Per esempio quando si tratta del regime dei Medici il livello della trattazione sembra quasi offensivo per un lettore italiano, il quale si sente ripetere pari pari concetti studiati a scuola, con lo stesso livello di approfondimento, tanto che arrivato a quel punto mi ha preso il dubbio che si trattasse di un testo scritto originariamente per un pubblico straniero e sono andato a controllare (il testo è scritto, parrebbe, direttamente per Laterza). Naturalmente, io sono uscito da scuola vent’anni fa e può darsi che sopravvaluti il livello culturale dell’italiano medio, ma insomma, da una monografia era lecito attendersi qualcosa di più.

L’altro fatto irritante è il fatto che in alcuni punti il lettore si pone delle domande che appaiono legittime, ma che apparentemente non sono giunte alla mente di Viroli. Per esempio, Machiavelli è un “uomo nuovo”, non viene da alcuna famiglia importante fiorentina; la sua ascesa a incarichi politici di importanza non può che suscitare sorpresa. Alcuni elementi sembrano suggerire che l’incarico dipenda da un rapporto privilegiato con il Gonfaloniere Pier Soderini, ma dei meccanismi attraverso cui Machiavelli abbia costruito un sodalizio con costui, attraverso quali cordate politiche nella Firenze del tempo, o più in generale, come si costruissero i cursus honorum per i giovani fiorentini interessati alla politica, e così via (tutte domande secondo me legittime, ripeto) Viroli non dice assolutamente niente.

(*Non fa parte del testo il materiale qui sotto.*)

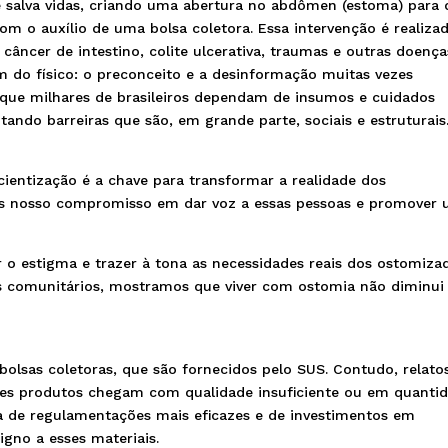
 salva vidas, criando uma abertura no abdômen (estoma) para 
om o auxílio de uma bolsa coletora. Essa intervenção é realiza
ncer de intestino, colite ulcerativa, traumas e outras doença
m do físico: o preconceito e a desinformação muitas vezes
que milhares de brasileiros dependam de insumos e cuidados
tando barreiras que são, em grande parte, sociais e estruturais
entização é a chave para transformar a realidade dos
os nosso compromisso em dar voz a essas pessoas e promover
o estigma e trazer à tona as necessidades reais dos ostomiza
s comunitários, mostramos que viver com ostomia não diminui
olsas coletoras, que são fornecidos pelo SUS. Contudo, relato
es produtos chegam com qualidade insuficiente ou em quanti
a de regulamentações mais eficazes e de investimentos em
igno a esses materiais.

Altro esempio. Dopo la caduta in disgrazia, Machiavelli vive per alcuni anni da virtuale recluso in campagna. Scrive il Principe, con cui spera di rientrare nella vita politica, ma non ne ha soddisfazione. Poi improvvisamente scopriamo che frequenta gli Orti Oricellari, una sorta di “Accademia” dove si riunisce la gioventù fiorentina e dove Machiavelli ha l’occasione di formare alla politica e agli ideali repubblicani una nuova generazione. Anche qui, il lettore si chiede: a quali famiglie appartenevano questi giovani? In quale gioco politico erano inseriti? Si formano agli ideali repubblicani grazie a Machiaveli, oppure sono già un ambiente di fronda verso cui Machiavelli naturalmente è portato a gravitare? Anche qui, niente. Viroli registra il fatto ma, qui come altrove, non si azzarda a darne spiegazione.

Può darsi che questo dipenda dal fatto che, nelle lettere e nelle testimonianze dirette di Machiavelli e dei suoi amici, su cui Viroli basa esclusivamente la sua marrazione, questi elementi non risultino. Ma uno storico di vaglia avrebbe lavorato su altre testimonianze coeve, su elementi di sfondo, per costruire perlomeno ipotesi che completassero questo tipo di pagine bianche. Per quel che leggo, questo è un modo ordinario di procedere per la storiagrafia anglosassone, e mi aspettavo che anche questo libro si adeguasse a uno standard di qualità di questo livello.

D’altra parte Viroli è uno storico delle idee, quindi questo tipo di omissioni potrebbero essere giustificate (non sono molto convinto, ma concediamolo). Ciò che sorprende, però, è che il libro non si dilunga neppure sul versante del pensiero politico e storico di Machiavelli. Naturalmente, man mano che Machiavelli pubblica i suoi testi, le idee che espone vengono narrate, ma per esempio non c’è mai il tentativo, anche en passant, di sottolineare la fortuna o la vita successiva che molte idee prooste da Machiavelli avranno nella storia della cultura occidentale.

La mia idea è che Viroli non abbia voluto dilungarsi né sul quadro storico di assieme né sul pensiero politico perché ambiva a descrivere il Machiavelli uomo, del quale si sforza di tracciare un ritratto molto affettuoso nelle sue aspirazioni e nei suoi sentimenti. Ora, considerato che Machiavelli è un colosso del pensiero, un uomo spiritoso e affascinante, e uno che ha vissuto in un periodo denso di avvenimenti realmente epocali, questo affetto dell’autore per il suo personaggio basta a reggere il libro… a malapena.

Complessivamente, quindi, una lettura scorrevole, in alcuni punti superficiale e frustrante; un buon testo base introduttivo al pensiero politico di Machiavelli, un testo mediocre di storia italiana rinascimentale.